• [RECORDS TO USE]
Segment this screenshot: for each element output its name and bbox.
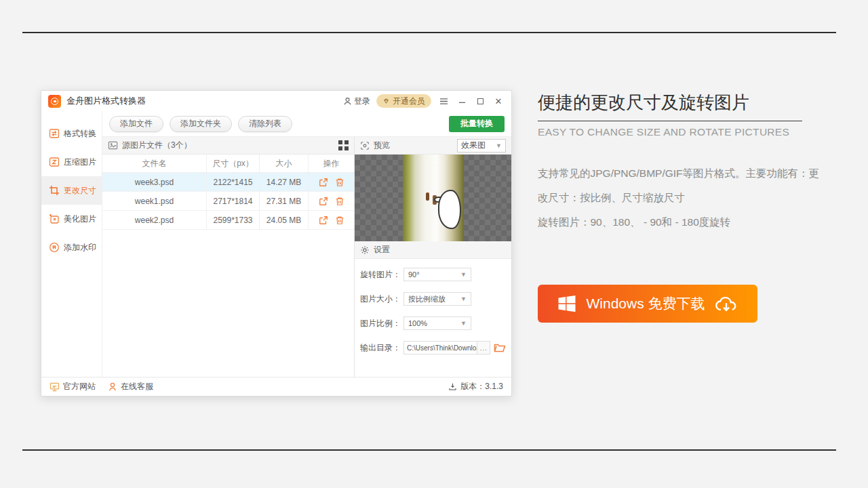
source-files-title: 源图片文件（3个） [122, 140, 192, 151]
window-title: 金舟图片格式转换器 [66, 95, 146, 107]
ratio-select[interactable]: 100% ▼ [403, 317, 471, 330]
preview-title: 预览 [374, 140, 390, 151]
resize-icon [49, 185, 60, 196]
page-title: 便捷的更改尺寸及旋转图片 [538, 91, 802, 121]
open-folder-icon[interactable] [494, 342, 506, 353]
monitor-icon [50, 382, 60, 392]
user-icon [343, 97, 352, 106]
page: 金舟图片格式转换器 登录 开通会员 [0, 0, 868, 488]
chevron-down-icon: ▼ [496, 142, 502, 149]
rotate-select[interactable]: 90° ▼ [403, 268, 471, 281]
watermark-icon [49, 242, 60, 253]
source-files-panel: 源图片文件（3个） 文件名 尺寸（px） 大小 操作 wee [102, 137, 355, 377]
sidebar-item-compress[interactable]: 压缩图片 [41, 148, 102, 176]
preview-eye-icon [360, 141, 370, 150]
batch-convert-button[interactable]: 批量转换 [449, 116, 505, 132]
chevron-down-icon: ▼ [460, 320, 467, 327]
marketing-section: 便捷的更改尺寸及旋转图片 EASY TO CHANGE SIZE AND ROT… [538, 91, 802, 138]
bottom-divider [22, 449, 836, 451]
open-file-icon[interactable] [319, 178, 328, 187]
table-header: 文件名 尺寸（px） 大小 操作 [102, 155, 354, 173]
col-dimensions: 尺寸（px） [207, 155, 260, 172]
size-mode-label: 图片大小： [360, 293, 403, 305]
beautify-icon [49, 214, 60, 224]
gem-icon [382, 98, 390, 105]
chevron-down-icon: ▼ [460, 296, 467, 302]
statusbar: 官方网站 在线客服 版本：3.1.3 [41, 377, 511, 396]
update-download-icon [448, 382, 457, 391]
add-file-button[interactable]: 添加文件 [109, 116, 163, 132]
feature-description: 支持常见的JPG/PNG/BMP/GIF等图片格式。主要功能有：更 改尺寸：按比… [538, 161, 844, 235]
titlebar: 金舟图片格式转换器 登录 开通会员 [41, 91, 511, 111]
login-button[interactable]: 登录 [343, 96, 370, 107]
sidebar-item-beautify[interactable]: 美化图片 [41, 205, 102, 233]
sidebar: 格式转换 压缩图片 [41, 111, 102, 377]
official-website-link[interactable]: 官方网站 [50, 381, 96, 392]
toolbar: 添加文件 添加文件夹 清除列表 批量转换 [102, 111, 511, 136]
table-row[interactable]: week3.psd 2122*1415 14.27 MB [102, 173, 354, 192]
image-file-icon [108, 140, 118, 150]
cloud-download-icon [714, 293, 738, 314]
clear-list-button[interactable]: 清除列表 [238, 116, 292, 132]
delete-file-icon[interactable] [335, 178, 344, 187]
support-person-icon [108, 382, 117, 392]
minimize-button[interactable] [456, 95, 468, 107]
grid-view-icon[interactable] [338, 140, 349, 150]
format-convert-icon [49, 128, 60, 139]
preview-image [403, 155, 464, 241]
preview-settings-panel: 预览 效果图 ▼ [355, 137, 511, 377]
page-subtitle: EASY TO CHANGE SIZE AND ROTATE PICTURES [538, 126, 802, 138]
preview-canvas [355, 155, 511, 241]
app-logo-icon [48, 95, 61, 108]
online-support-link[interactable]: 在线客服 [108, 381, 153, 392]
table-row[interactable]: week2.psd 2599*1733 24.05 MB [102, 211, 354, 230]
delete-file-icon[interactable] [335, 216, 344, 225]
sidebar-item-watermark[interactable]: 添加水印 [41, 233, 102, 262]
chevron-down-icon: ▼ [460, 271, 467, 278]
menu-icon[interactable] [437, 95, 450, 107]
windows-logo-icon [557, 293, 577, 314]
gear-icon [360, 245, 370, 255]
maximize-button[interactable] [474, 95, 486, 107]
output-dir-label: 输出目录： [360, 342, 403, 354]
size-mode-select[interactable]: 按比例缩放 ▼ [403, 292, 471, 306]
preview-mode-select[interactable]: 效果图 ▼ [457, 139, 506, 152]
open-file-icon[interactable] [319, 197, 328, 206]
rotate-label: 旋转图片： [360, 269, 403, 281]
output-dir-input[interactable]: C:\Users\Think\Downloads [403, 341, 477, 354]
col-filename: 文件名 [102, 155, 207, 172]
table-row[interactable]: week1.psd 2717*1814 27.31 MB [102, 192, 354, 211]
ratio-label: 图片比例： [360, 318, 403, 329]
sidebar-item-resize[interactable]: 更改尺寸 [41, 176, 102, 205]
browse-button[interactable]: ... [477, 341, 490, 354]
vip-button[interactable]: 开通会员 [376, 94, 431, 108]
delete-file-icon[interactable] [335, 197, 344, 206]
compress-icon [49, 157, 60, 167]
windows-download-button[interactable]: Windows 免费下载 [538, 285, 757, 323]
close-button[interactable]: ✕ [492, 95, 505, 107]
add-folder-button[interactable]: 添加文件夹 [170, 116, 232, 132]
settings-title: 设置 [374, 244, 390, 256]
settings-body: 旋转图片： 90° ▼ 图片大小： 按比例缩放 ▼ [355, 259, 511, 377]
col-size: 大小 [260, 155, 309, 172]
top-divider [22, 32, 836, 33]
open-file-icon[interactable] [319, 216, 328, 225]
version-info[interactable]: 版本：3.1.3 [448, 381, 503, 392]
app-window: 金舟图片格式转换器 登录 开通会员 [41, 90, 512, 396]
sidebar-item-format-convert[interactable]: 格式转换 [41, 119, 102, 148]
col-operations: 操作 [309, 155, 354, 172]
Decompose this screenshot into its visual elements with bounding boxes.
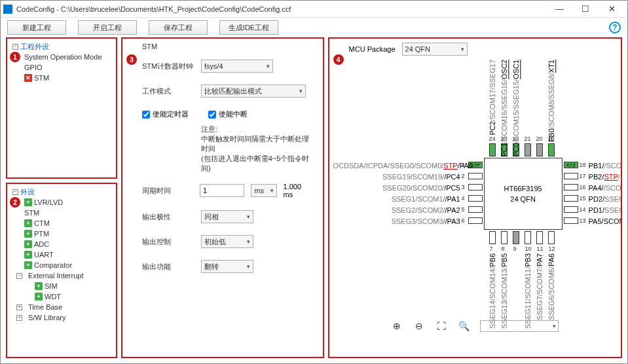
tree2-header[interactable]: − 外设: [11, 187, 112, 197]
titlebar: CodeConfig - C:\Users\brucelee\Documents…: [1, 1, 627, 18]
mcu-pkg-select[interactable]: 24 QFN: [402, 43, 468, 56]
tree2-sim[interactable]: +SIM: [11, 281, 112, 291]
work-mode-label: 工作模式: [142, 86, 194, 96]
tree2-ptm[interactable]: +PTM: [11, 228, 112, 239]
gen-ide-button[interactable]: 生成IDE工程: [219, 20, 278, 35]
save-project-button[interactable]: 保存工程: [149, 20, 208, 35]
pin[interactable]: [525, 231, 531, 244]
pin[interactable]: [468, 206, 483, 213]
tree2-ctm[interactable]: +CTM: [11, 218, 112, 228]
pin-number: 24: [489, 136, 496, 142]
pin-label: PA4//SCOM4/SSEG4: [589, 184, 622, 192]
open-project-button[interactable]: 开启工程: [78, 20, 137, 35]
close-button[interactable]: ✕: [599, 1, 625, 17]
period-input[interactable]: 1: [200, 184, 244, 197]
pin-number: 18: [580, 162, 586, 168]
pin[interactable]: XT2: [564, 162, 578, 168]
control-label: 输出控制: [142, 237, 194, 247]
pin-label-vertical: SSEG13/SCOM13/PB5: [500, 253, 508, 329]
period-calc: 1.000 ms: [284, 183, 312, 198]
minimize-button[interactable]: —: [546, 1, 572, 17]
add-icon: +: [24, 198, 32, 206]
pin-search-input[interactable]: [480, 320, 559, 332]
interrupt-note: 注意: 中断触发时间间隔需大于中断处理时间 (包括进入退出中断需4~5个指令时间…: [201, 124, 312, 173]
pin[interactable]: [564, 173, 578, 179]
add-icon: +: [24, 240, 32, 248]
pin-label-vertical: SSEG14/SCOM14/PB6: [489, 253, 496, 329]
pin-number: 11: [537, 246, 544, 252]
tree2-ext[interactable]: − External Interrupt: [11, 270, 112, 281]
pin-number: 4: [462, 195, 465, 202]
zoom-out-icon[interactable]: ⊖: [413, 320, 425, 332]
help-icon[interactable]: ?: [609, 22, 621, 33]
pin[interactable]: [468, 195, 483, 202]
pin-label-vertical: SSEG7/SCOM7/PA7: [536, 253, 544, 320]
control-select[interactable]: 初始低: [201, 235, 253, 248]
new-project-button[interactable]: 新建工程: [7, 20, 66, 35]
fit-icon[interactable]: ⛶: [435, 320, 447, 332]
pin[interactable]: [513, 231, 519, 244]
pin[interactable]: [536, 231, 543, 244]
tree2-tb[interactable]: + Time Base: [11, 302, 112, 312]
pin-label: SSEG3/SCOM3//PA3: [333, 217, 460, 225]
tree2-adc[interactable]: +ADC: [11, 239, 112, 249]
tree1-item-stm[interactable]: ✕ STM: [11, 73, 112, 83]
tree2-sw[interactable]: + S/W Library: [11, 312, 112, 323]
tree2-comp[interactable]: +Comparator: [11, 260, 112, 270]
tree2-header-label: 外设: [20, 187, 35, 197]
func-select[interactable]: 翻转: [201, 260, 253, 273]
collapse-icon[interactable]: −: [16, 273, 22, 279]
pin[interactable]: [564, 206, 578, 213]
stm-title: STM: [142, 43, 312, 50]
toolbar: 新建工程 开启工程 保存工程 生成IDE工程 ?: [1, 18, 627, 37]
pin-number: 21: [525, 136, 531, 142]
zoom-in-icon[interactable]: ⊕: [391, 320, 403, 332]
tree2-lvr[interactable]: +LVR/LVD: [11, 197, 112, 208]
mcu-package-panel: 4 MCU Package 24 QFN HT66F3195 24 QFN S: [328, 37, 622, 358]
pin-number: 5: [462, 206, 465, 213]
pin-number: 6: [462, 217, 465, 224]
pin-number: 12: [549, 246, 555, 252]
tree1-item-gpio[interactable]: GPIO: [11, 62, 112, 73]
maximize-button[interactable]: ☐: [572, 1, 599, 17]
pin[interactable]: [489, 231, 496, 244]
pin-number: 7: [490, 246, 493, 252]
enable-timer-checkbox[interactable]: 使能定时器: [142, 109, 189, 119]
pin[interactable]: [564, 184, 578, 191]
pin[interactable]: [489, 143, 496, 156]
collapse-icon[interactable]: −: [12, 44, 18, 50]
pin[interactable]: [564, 195, 578, 202]
pin[interactable]: [468, 217, 483, 224]
expand-icon[interactable]: +: [16, 304, 22, 310]
search-icon: 🔍: [458, 320, 470, 332]
tree2-stm[interactable]: STM: [11, 208, 112, 218]
pin-number: 14: [580, 206, 586, 213]
polarity-select[interactable]: 同相: [201, 210, 253, 223]
pin[interactable]: [548, 143, 555, 156]
pin[interactable]: [468, 173, 483, 179]
pin[interactable]: [501, 231, 508, 244]
tree1-header[interactable]: − 工程外设: [11, 41, 112, 52]
pin[interactable]: [548, 231, 555, 244]
add-icon: +: [24, 251, 32, 259]
pin-label: OCDSDA/ICPDA/SSEG0/SCOM0/STP/PA0: [333, 162, 460, 170]
tree1-item-sysmode[interactable]: System Operation Mode: [11, 52, 112, 62]
period-label: 周期时间: [142, 186, 193, 196]
expand-icon[interactable]: +: [16, 315, 22, 321]
pin[interactable]: [525, 143, 531, 156]
counter-clk-select[interactable]: fsys/4: [201, 60, 273, 73]
pin[interactable]: [536, 143, 543, 156]
work-mode-select[interactable]: 比较匹配输出模式: [201, 84, 306, 98]
chip-diagram[interactable]: HT66F3195 24 QFN STP1OCDSDA/ICPDA/SSEG0/…: [333, 60, 617, 335]
enable-int-checkbox[interactable]: 使能中断: [208, 109, 248, 119]
tree2-wdt[interactable]: +WDT: [11, 291, 112, 302]
pin-label: SSEG19/SCOM19//PC4: [333, 173, 460, 181]
pin-number: 8: [502, 246, 505, 252]
pin[interactable]: [468, 184, 483, 191]
pin-number: 16: [580, 184, 586, 191]
period-unit-select[interactable]: ms: [251, 184, 276, 197]
app-icon: [3, 5, 12, 14]
tree2-uart[interactable]: +UART: [11, 249, 112, 260]
pin[interactable]: [564, 217, 578, 224]
collapse-icon[interactable]: −: [12, 189, 18, 195]
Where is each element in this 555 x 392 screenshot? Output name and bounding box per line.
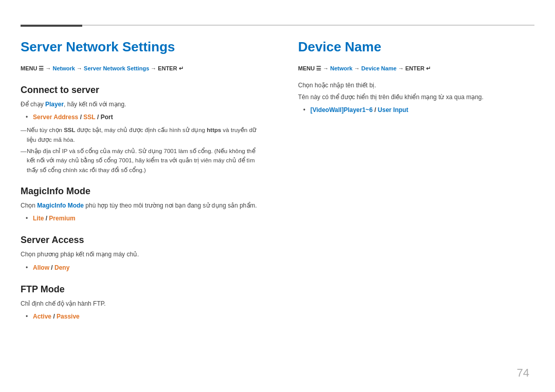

• [TASK REQUIREMENTS]
Pick each line holding the word "source" out of the listing.

• [OUTPUT FOR THIS EXERCISE]
source-files-title: 源图片文件（3个） [122, 140, 192, 151]
source-files-panel: 源图片文件（3个） 文件名 尺寸（px） 大小 操作 wee [102, 137, 355, 377]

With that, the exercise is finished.